## TASK INSTRUCTIONS
Only the lines from the one containing "ස්ථානය ලබාගැනීමටත්, එල්ලේ" through the end of the data belong in the answer; reproduce them exactly.

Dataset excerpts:
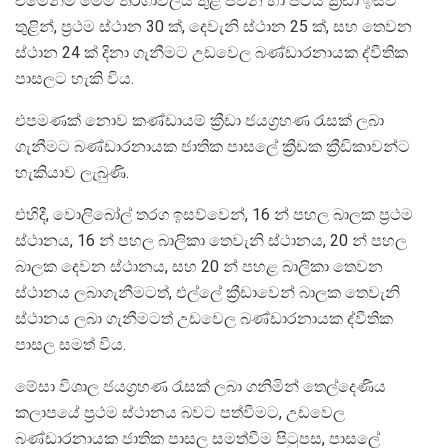
එමෙන්ම මෙම තරගාවලිය තුළ ජවන හා පිටිය ක්‍රීඩා ඉසව්
තුළින්, ප්‍රථම ස්ථාන 30 ක්, දෙවැනි ස්ථාන 25 ක්, සහ තෙවන
ස්ථාන 24 ක් දිනා ගැනීමට උඩවෙල බණ්ඩාරනායක ද්වීතික
පාසලට හැකි විය.
එපමණක් නොව කණ්ඩායම් ක්‍රීඩා ජයග්‍රහණ රැසක් ලබා
ගැනීමට බණ්ඩාරනායක ජාතික පාසලේ ක්‍රීඩක ක්‍රීඩිකාවන්ට
හැකියාව ලැබුණි.
එහිදී, වොලිබෝල් තරග ඉසව්වෙන්, 16 න් පහල බාලක ප්‍රථම
ස්ථානය, 16 න් පහල බාලිකා තෙවැනි ස්ථානය, 20 න් පහල
බාලක දෙවන ස්ථානය, සහ 20 න් පහළ බාලිකා තෙවන
ස්ථානය ලබාගැනීමටත්, එල්ලේ ක්‍රීඩාවෙන් බාලක තෙවැනි
ස්ථානය ලබා ගැනීමටත් උඩවෙල බණ්ඩාරනායක ද්වීතික
පාසල සමත් විය.
මේසා විශාල ජයග්‍රහණ රැසක් ලබා ගනිමින් තෙල්දෙණිය
කලාපයේ ප්‍රථම ස්ථානය බවට පත්වීමට, උඩවෙල
බණ්ඩාරනායක ජාතික පාසල සමත්වීම පිටුපස, පාසලේ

## RESULT OF THIS TASK
ස්ථානය ලබාගැනීමටත්, එල්ලේ ක්‍රීඩාවෙන් බාලක තෙවැනි
ස්ථානය ලබා ගැනීමටත් උඩවෙල බණ්ඩාරනායක ද්වීතික
පාසල සමත් විය.
මේසා විශාල ජයග්‍රහණ රැසක් ලබා ගනිමින් තෙල්දෙණිය
කලාපයේ ප්‍රථම ස්ථානය බවට පත්වීමට, උඩවෙල
බණ්ඩාරනායක ජාතික පාසල සමත්වීම පිටුපස, පාසලේ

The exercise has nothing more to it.